Nasal Nitric Oxide Levels: Improving the Diagnosis of Primary Ciliary Dyskinesia in Puerto Rico

Abstract

Primary Ciliary Dyskinesia (PCD) is a rare genetic disease characterized by motile cilia dysfunction with a prevalence of 1 in 16,309 individuals in Hispanic populations. In Puerto Rico, the prevalence of PCD is unknown. Diagnosis of PCD in Puerto Rico is challenging due to the lack of diagnostic technology. Algorithms for PCD diagnosis include clinical history, genetic testing, ciliary biopsy, and nasal Nitric Oxide (nNO) levels. For the first time, this study successfully implemented and measured the nNO levels in subjects with the RSPH4A (c.921+3_921+6del (intronic)) as a diagnostic tool to complement the current algorithm for PCD diagnosis on the island. The nNO level differentiated homozygous subjects with PCD due to the RSPH4A (c.921+3_921+6del (intronic)) founder mutation compared to healthy gender-age matched controls and subjects with VUS or negative genetic testing for PCD. The acquisition of state-of-the-art diagnostic tools such as nNO positively impacted and expanded our current PCD diagnostic capabilities in Puerto Rico for our founder genetic mutation. The addition of nNO technology promotes earlier disease screening and recognition for patients with PCD on the island. The access to nNO helped us to properly characterize the PCD diagnosis for patients with the RSPH4A (c.921+3_921+6del (intronic)). As a result, our findings will allow us to be part of the national PCD foundation registry and represent Puerto Rican Hispanics in future PCD multicentric clinical trials.

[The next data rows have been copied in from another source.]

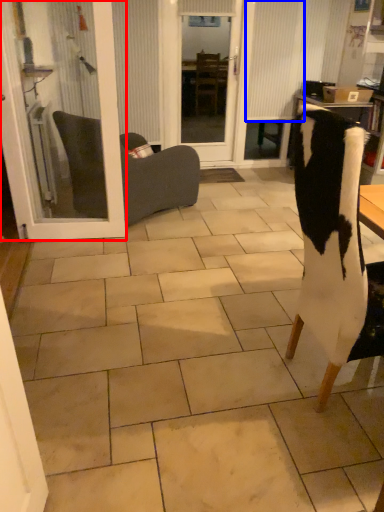 Question: Which of the following is the farthest to the observer, door (highlighted by a red box) or curtain (highlighted by a blue box)?

Choices:
 (A) door
 (B) curtain

Answer: (B) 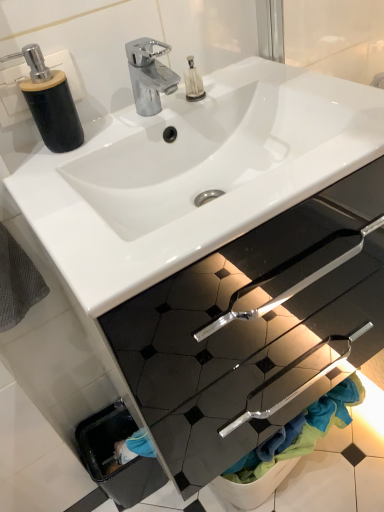 Image resolution: width=384 pixels, height=512 pixels. Find the location of `vacant point to the right of matte black soap dispenser at upper left`. vacant point to the right of matte black soap dispenser at upper left is located at coordinates (125, 127). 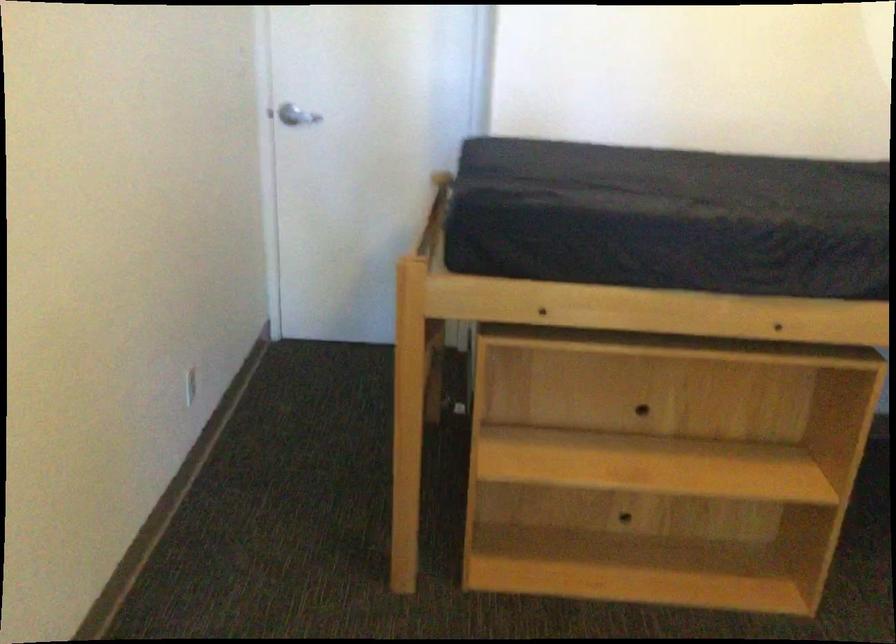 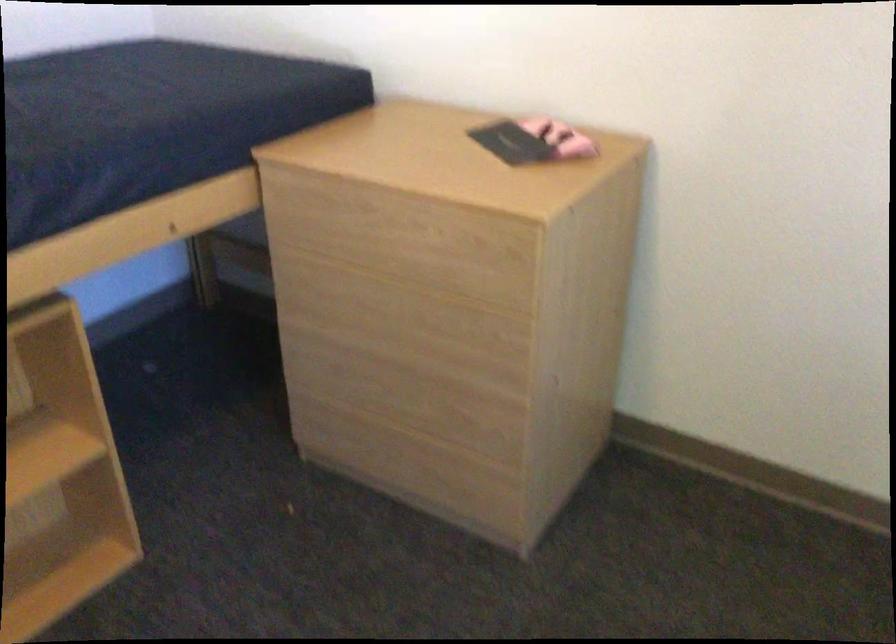 How did the camera likely rotate?

The camera rotated toward right-down. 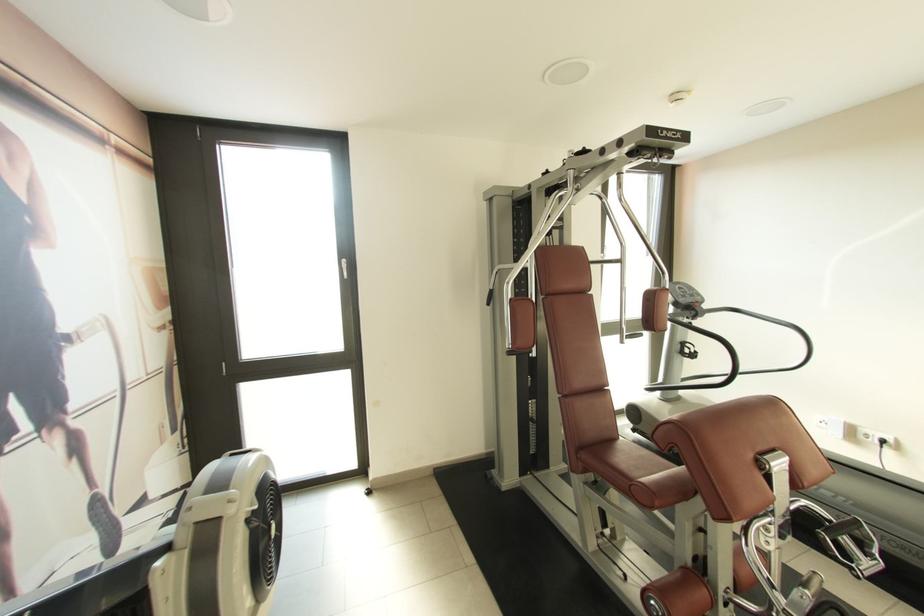 The image size is (924, 616). What do you see at coordinates (344, 268) in the screenshot?
I see `the white door handle` at bounding box center [344, 268]. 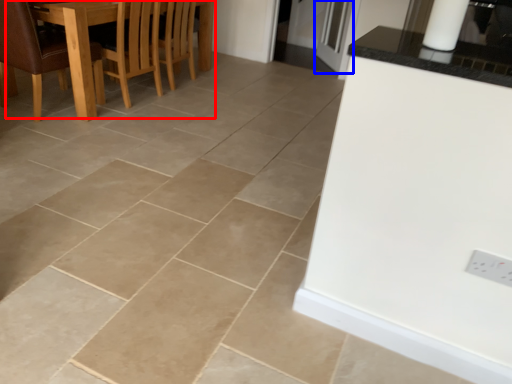 Question: Among these objects, which one is nearest to the camera, kitchen & dining room table (highlighted by a red box) or glass door (highlighted by a blue box)?

Choices:
 (A) kitchen & dining room table
 (B) glass door

Answer: (A)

Keywords: Primary Ciliary Dyskinesia; Puerto Rico; RSPH4A; cilia; founder mutation; genotype; nasal Nitric Oxide; phenotype.

Figure 1

Methodology approach: Stratification of subjects by cohorts for nNO levels measurement analysis.

Figure 2

Nasal Nitric Oxide (nNO) Levels in PCD subjects with the RSPH4A founder (c.921+3_921+6del (intronic)) pathogenic variant compared with gender–age-matched controls. Cutoff value: 77 nL/min. Subjects in cohorts 2 and 3 compared to cohort 4 were not statistically significantly different. ** Kruskal–Wallis Test, * Wilcoxon Signed-Rank Test. A subject with an nNO value below the cutoff point (red triangle) was identified in cohort 3 with an nNO level of 36.2 nL/min.